Extracted page text data:
========================

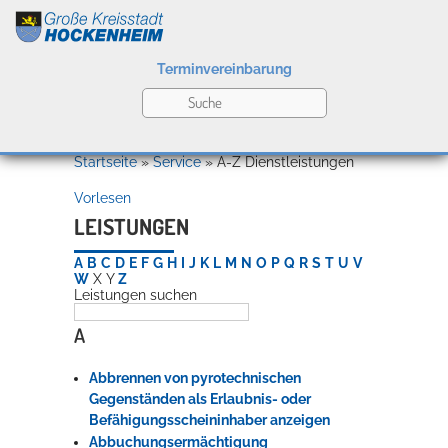
Terminvereinbarung
Leben
Startseite
»
Service
»
A-Z Dienstleistungen
Vorlesen
Kultur
LEISTUNGEN
A
B
C
D
E
F
G
H
I
J
K
L
M
N
O
P
Q
R
S
T
U
V
W
X
Y
Z
Leistungen suchen
Bildung
Willkommen in Hockenheim
A
Abbrennen von pyrotechnischen
Wirtschaft
Gegenständen als Erlaubnis- oder
Befähigungsscheininhaber anzeigen
Abbuchungsermächtigung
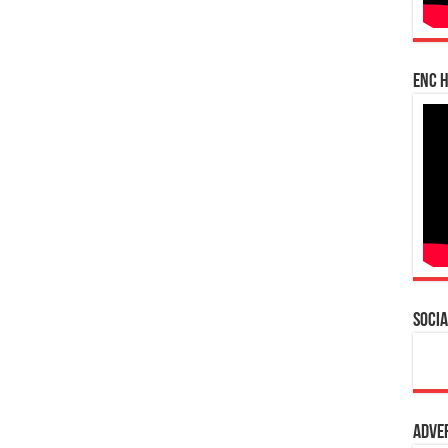
enc h
Socia
Adve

========================

ABOUT THIS TASK: The data above should be repeated exactly, minus any pictures.

FINAL ANSWER:
Terminvereinbarung
Leben
Startseite
»
Service
»
A-Z Dienstleistungen
Vorlesen
Kultur
LEISTUNGEN
A
B
C
D
E
F
G
H
I
J
K
L
M
N
O
P
Q
R
S
T
U
V
W
X
Y
Z
Leistungen suchen
Bildung
Willkommen in Hockenheim
A
Abbrennen von pyrotechnischen
Wirtschaft
Gegenständen als Erlaubnis- oder
Befähigungsscheininhaber anzeigen
Abbuchungsermächtigung
enc h
Socia
Adve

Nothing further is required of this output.